Nobel Laureate Douglass North seeks consensus on solving global woes

Douglass C. North, Ph.D., the Spencer T. Olin Professor in Arts & Sciences and a co-recipient of the Nobel Memorial Prize in Economic Science, joined a panel of distinguished economists in Denmark May 24-28th for an intensive forum exploring the costs and benefits of ongoing efforts to address critical global challenges, such as war, famine and disease.

Douglass North
Douglass North

Known as the Copenhagen Consensus, the project was hosted by the Denmark-based Environmental Assessment Institute, with support from the Danish government and The Economist magazine.

The initiative, which generated controversy and heated discussion from the start, was designed to provide the world with a serious, unbiased, scientific ranking of where scarce relief funds and resources might best be invested to reap the greatest “bang for the buck” in terms of making real improvements in the day-to-day lives of people in developing countries.

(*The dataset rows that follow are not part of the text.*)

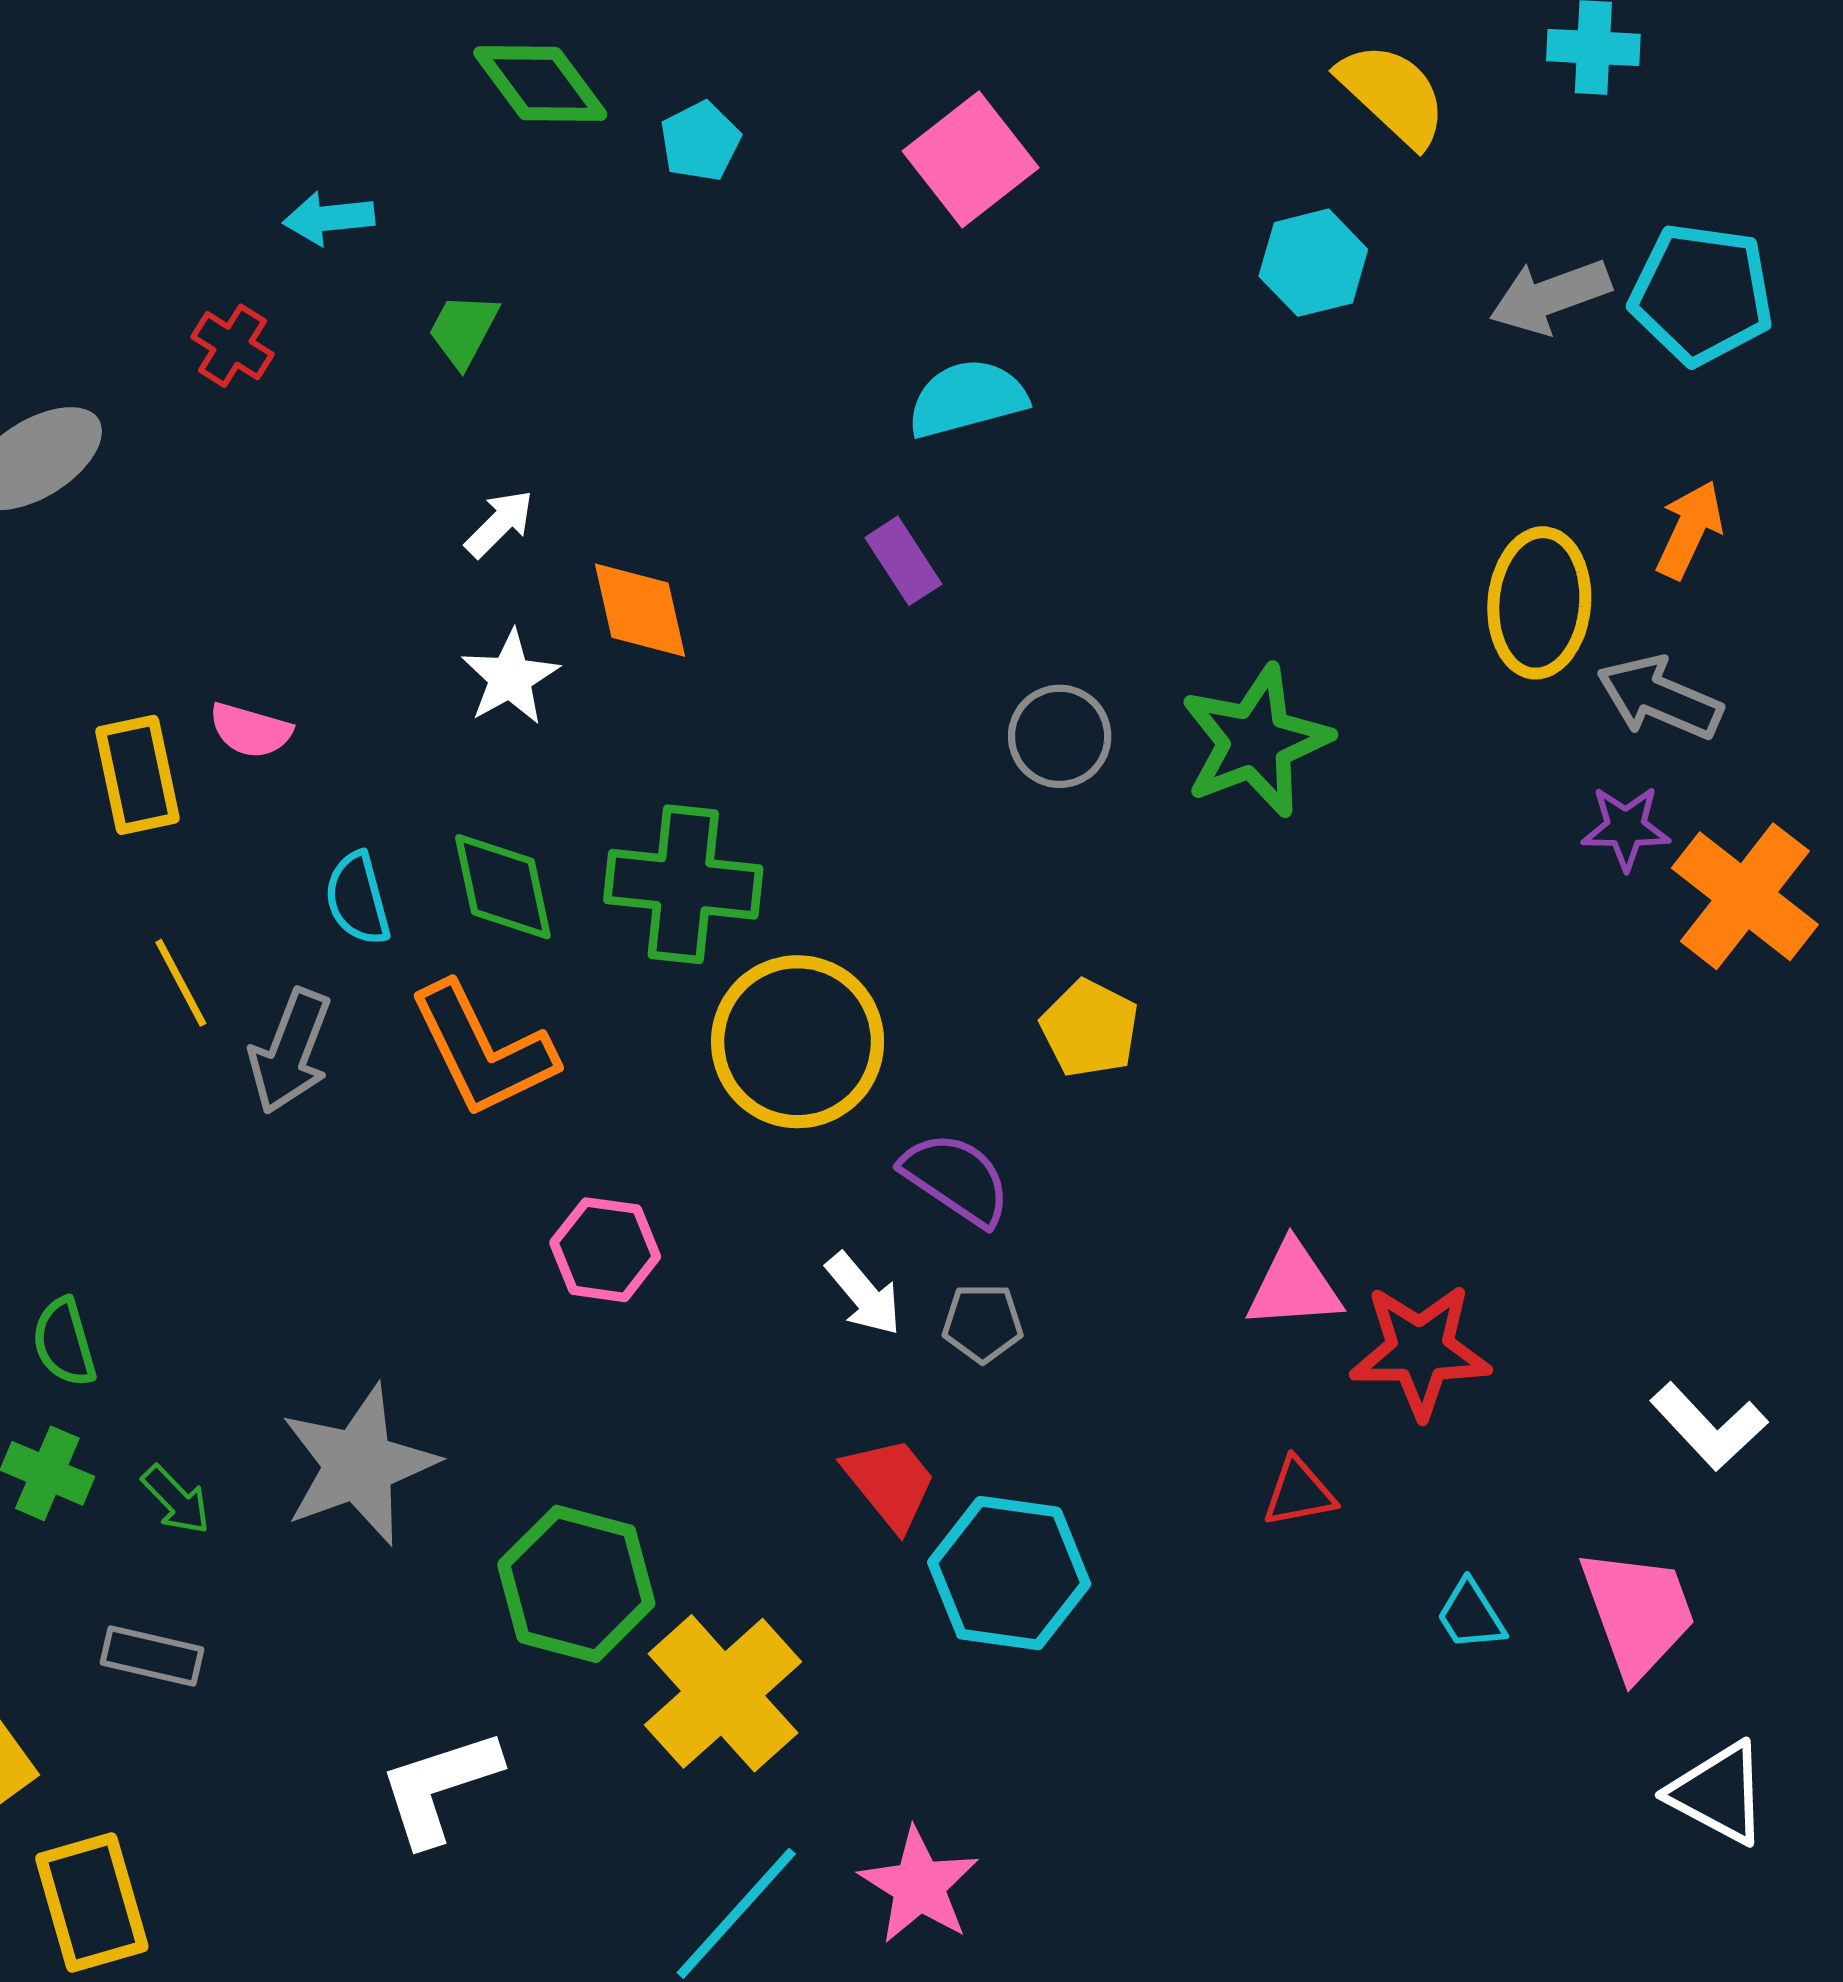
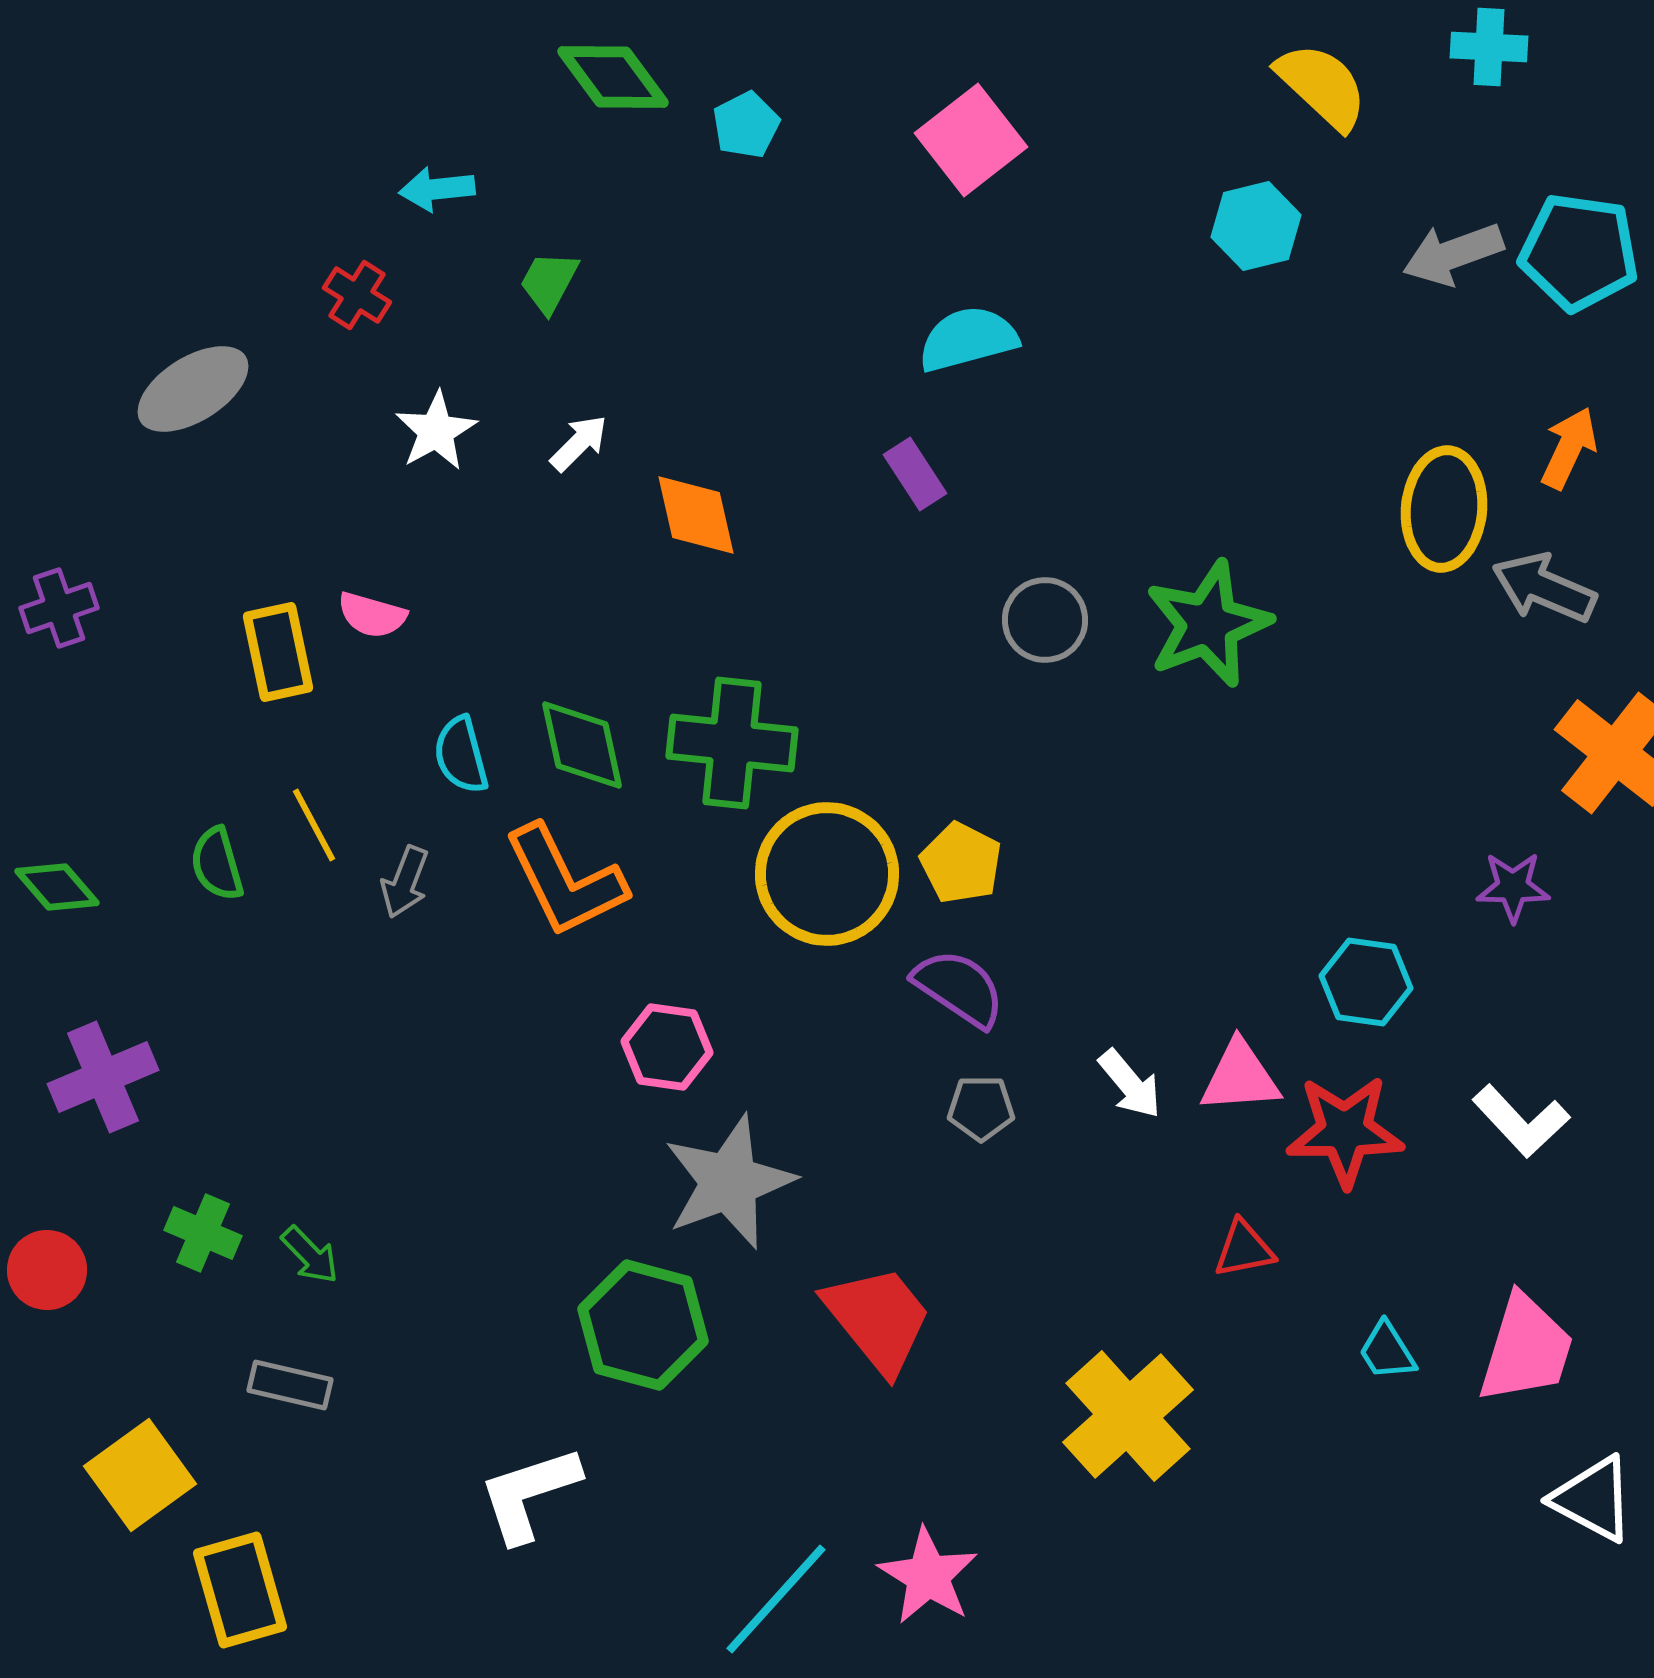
white star: (510, 677) -> (436, 431), moved
purple star: (1626, 828) -> (1513, 887), moved
yellow pentagon: (1090, 1028) -> (961, 863), moved
gray arrow: (290, 1051) -> (405, 882), size x0.7
white arrow: (864, 1294) -> (1130, 1084), moved
green semicircle: (64, 1342) -> (217, 864), moved
white L-shape: (1709, 1426) -> (1521, 1121), moved
gray star: (359, 1465) -> (729, 1182), moved
red trapezoid: (890, 1483) -> (878, 1319), moved, size x1.4
cyan hexagon: (1009, 1573) -> (1366, 982), moved, size x0.7
pink trapezoid: (1638, 1613) -> (1526, 1349), turned 37
yellow cross: (723, 1693) -> (1128, 1416), moved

North himself acknowledged that the project was ambitious, noting that it is nearly impossible to get more than a few economists to agree on most any issue.

In the end, the Copenhagen Consensus identified a package of measures to control HIV/AIDS as the challenge most likely to yield the greatest return on global relief fund investments. Rounding out the top four places on the Consensus priority list of “very good” investments were interventions aimed at fighting malnutrition, actions to reduce trade barriers and eliminate agricultural subsidies and efforts to control malaria.

Rated as “bad” investments, meaning that costs were likely to outweigh benefits, were initiatives aimed at mitigating global climate change, including the Kyoto protocol, carbon taxes and programs designed to curtail greenhouse-gas emissions.

While the rankings have been hotly contested, North suggests the project has made a contribution by spurring economist and world leaders to examine these challenges in the context of broader, big-picture global issues. He hopes the discussion and related research will focus increased attention on the ills of developing nations and eventually, produce new approaches, new priorities, new solutions for problems that now cause so much needless suffering in the world.

“Finding a way to end warfare is probably the most important challenge facing mankind, but that’s a problem for which there is no easy solution,” North said. “On the other hand, we know how to provide people with clean drinking water. We have the medical tools to tackle devastating diseases, such as malaria. These problems are solvable — that’s where we should be focusing our resources.”